## Problem
Among these entries, how many lines contain "články"? Say the number and nothing else.

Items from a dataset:
-------

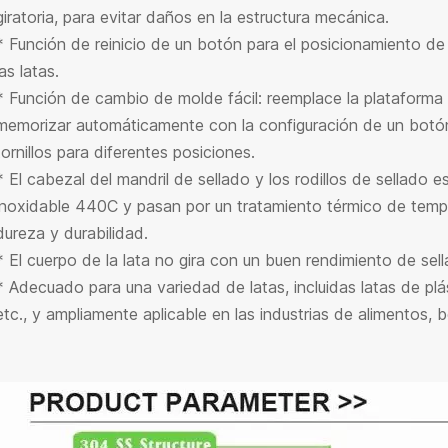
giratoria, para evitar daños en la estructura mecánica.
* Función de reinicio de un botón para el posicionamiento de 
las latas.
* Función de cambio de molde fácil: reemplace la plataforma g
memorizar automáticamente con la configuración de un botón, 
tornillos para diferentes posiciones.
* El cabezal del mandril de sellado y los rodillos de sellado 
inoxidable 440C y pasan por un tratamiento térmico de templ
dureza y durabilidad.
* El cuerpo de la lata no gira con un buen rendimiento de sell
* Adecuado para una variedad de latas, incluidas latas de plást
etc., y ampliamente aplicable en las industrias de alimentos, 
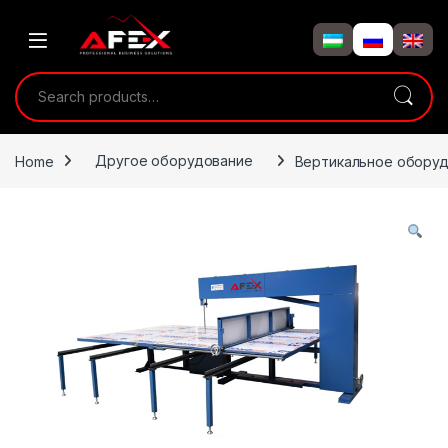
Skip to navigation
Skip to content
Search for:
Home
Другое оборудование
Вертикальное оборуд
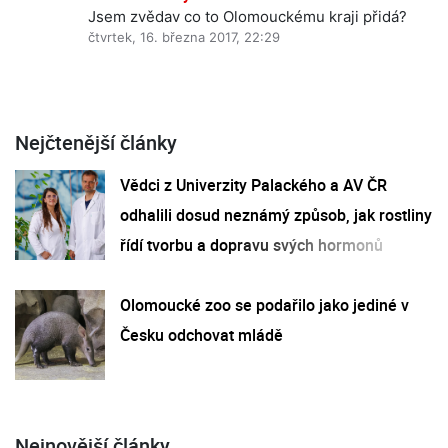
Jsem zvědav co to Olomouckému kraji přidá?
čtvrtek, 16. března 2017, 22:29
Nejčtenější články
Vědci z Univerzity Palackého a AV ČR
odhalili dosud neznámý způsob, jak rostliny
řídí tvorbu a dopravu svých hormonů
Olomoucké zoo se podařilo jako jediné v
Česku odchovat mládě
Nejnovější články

-------

## Expected output
2